Extended Data Figure 8
SV-eQTL analysis.
a, SV-centric eQTL analysis of coding SVs. Shown is the proportion of coding SVs that are eQTLs as a function of the minimum VAF and the expression quartile. b, Total number of coding SVs for corresponding filters. Common SVs (VAF > 0.2) in highly expressed genes (>75% quantile) are very likely to correspond to SV-eQTLs (54%, see also Supplementary Table 8). c, For all genes with significant eQTLs (FDR < 10%), shown are raw P-values considering only SNPs (x axis) or only SVs (y axis). Genes with (strict lead) SV-eQTLs are shown in red. Genes with a SNP lead eQTL that is in linkage with an SV (r2 > 0.5) are shown in orange. SNP lead eQTLs without an SV in LD are shown in blue. d, Relative eQTL effect sizes for genetic and intergenic SV eQTLs (n = 239) either with an SV-eQTL or an LD tagged SV (in log abundance scale). Shown are regression trends for both genic and intergenic SV eQTls.
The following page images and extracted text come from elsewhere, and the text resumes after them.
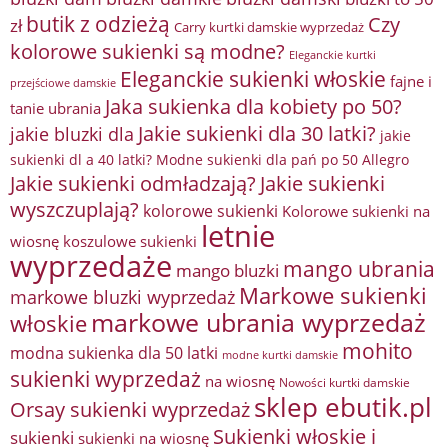
butik z odzieżą
Czy
zł
Carry kurtki damskie wyprzedaż
kolorowe sukienki są modne?
Eleganckie kurtki
Eleganckie sukienki włoskie
fajne i
przejściowe damskie
Jaka sukienka dla kobiety po 50?
tanie ubrania
Jakie sukienki dla 30 latki?
jakie bluzki dla
jakie
sukienki dl a 40 latki? Modne sukienki dla pań po 50 Allegro
Jakie sukienki odmładzają?
Jakie sukienki
wyszczuplają?
kolorowe sukienki
Kolorowe sukienki na
letnie
wiosnę
koszulowe sukienki
wyprzedaże
mango ubrania
mango bluzki
Markowe sukienki
markowe bluzki wyprzedaż
markowe ubrania wyprzedaż
włoskie
mohito
modna sukienka dla 50 latki
modne kurtki damskie
sukienki wyprzedaż
na wiosnę
Nowości kurtki damskie
sklep ebutik.pl
Orsay sukienki wyprzedaż
Sukienki włoskie i
sukienki
sukienki na wiosnę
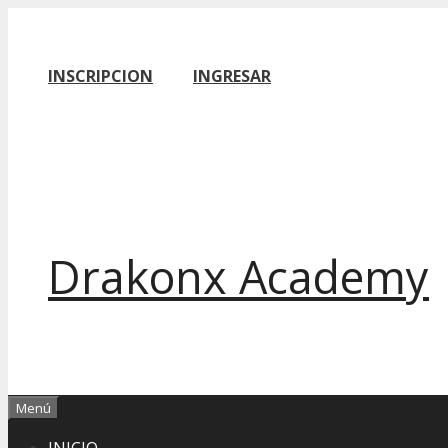
Saltar
al
contenido
INSCRIPCION
INGRESAR
Drakonx Academy
Menú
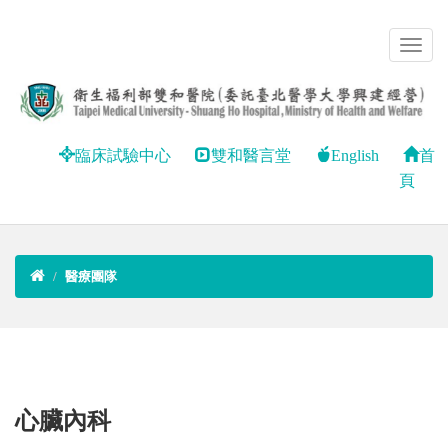
臨床試驗中心
雙和醫言堂
English
首
頁
醫療團隊
心臟內科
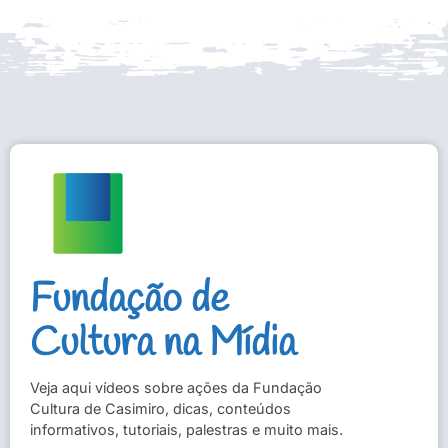
Fundação de
Cultura na Mídia
Veja aqui vídeos sobre ações da Fundação
Cultura de Casimiro, dicas, conteúdos
informativos, tutoriais, palestras e muito mais.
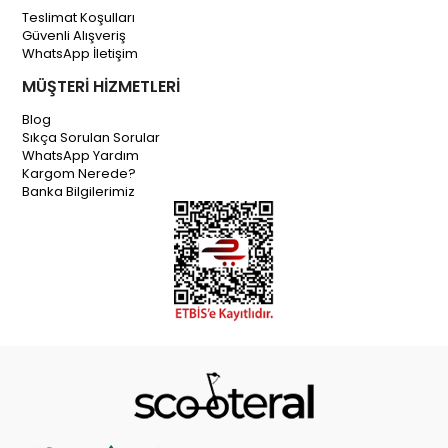
Teslimat Koşulları
Güvenli Alışveriş
WhatsApp İletişim
MÜŞTERİ HİZMETLERİ
Blog
Sıkça Sorulan Sorular
WhatsApp Yardım
Kargom Nerede?
Banka Bilgilerimiz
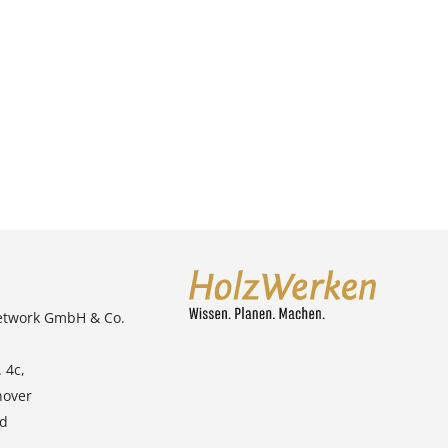
etwork GmbH & Co.
 4c,
nover
nd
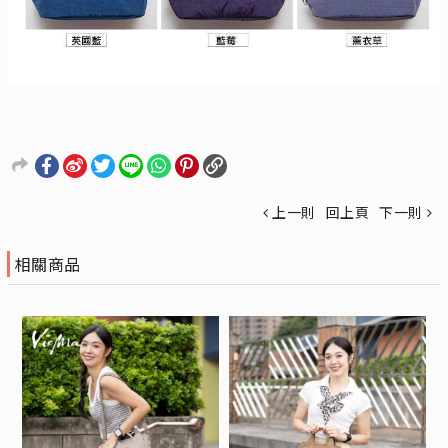
上一則
回上頁
下一則
相關商品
For genetic eQTLs, a clear relationship between SV effect size is found. For example, genic SVs >10 kb have threefold larger effect sizes compared to genic SVs < 1 kb; P = 0.004; t-test.
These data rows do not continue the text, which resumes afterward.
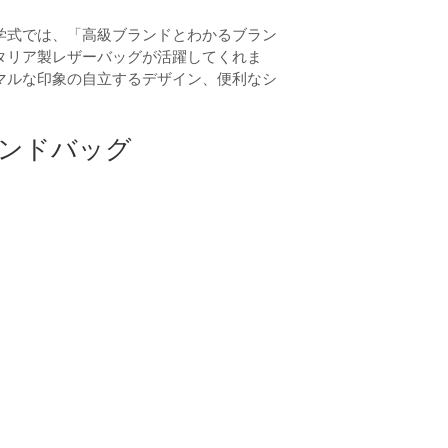
学式では、「高級ブランドとわかるブラン
タリア製レザーバッグが活躍してくれま
マルな印象の自立するデザイン、便利なシ
ンドバッグ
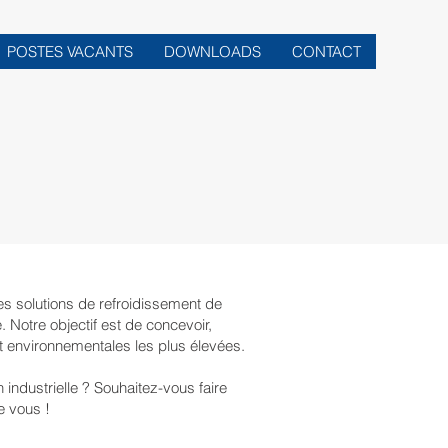
POSTES VACANTS
DOWNLOADS
CONTACT
es solutions de refroidissement de
. Notre objectif est de concevoir,
t environnementales les plus élevées.
 industrielle ? Souhaitez-vous faire
e vous !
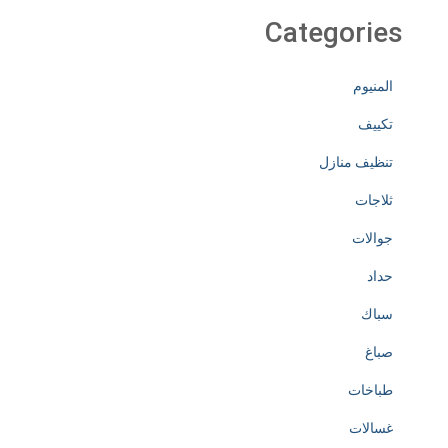
Categories
المنيوم
تكييف
تنظيف منازل
ثلاجات
جوالات
حداد
سباك
صباغ
طباخات
غسالات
Among those 220 eQTLs having either an SV-eQTL or an SV in LD with the lead SNP/indel, most were due to deletions (55% of associations), followed by mCNVs (19%) (Supplementary Table 8). Although SV-eQTLs with the largest effect sizes tended to overlap with CDSs, such as for the dual specificity phosphatase 22 (DUSP22) gene (Fig. 2c), we also observed several expression-associated SVs strictly intersecting upstream noncoding sequences, including an mCNV upstream of ZNF43 (Fig. 2d) possibly mediated through variation of a cis-regulatory element. We additionally considered the impact of accounting for SVs when constructing personalized reference genomes for transcriptome analysis. To illustrate this, we considered RNA read alignments for the sample NA12878, comparing the standard reference genome with GRCh37-derived personalized references constructed using NA12878 SNPs, or using NA12878 SNPs and SVs. Using such an approach, we observed marked changes in expression for 525 exons (±10 reads, ≥onefold change relative to the standard reference), 24 of which could be attributed to the inclusion of SVs into the personalized reference (Supplementary Table 9).The relevance of SVs to eQTLs suggests that a number of disease associations previously detected by GWAS may be attributable to SVs, which are difficult to assess directly in GWAS. To test this hypothesis we compared 12,892 previously reported SNP-based GWAS hits to SVs identified in our data set, identifying 136 candidate SVs in strong LD (r2 > 0.8) with GWAS variants, which represents a 1.5-fold enrichment when compared to a VAF and haplotype size-matched background set and a threefold enrichment for deletions >20 kbp (P = 0.004) (Fig. 2e and Supplementary Note). Approximately a third of these candidate GWAS associations (39) were novel, impacting phenotypes such as colorectal cancer and bone mineral density (Supplementary Table 10). Interestingly, 64% of these novel associations were mediated by deletions <1 kbp, a size range for which our study has improved power over previous surveys, which more than doubles (from 18 to 40) the number of SVs <1 kbp in strong LD with a GWAS lead SNP. Thus, our SV resource could facilitate discovery of numerous additional disease-linked SVs.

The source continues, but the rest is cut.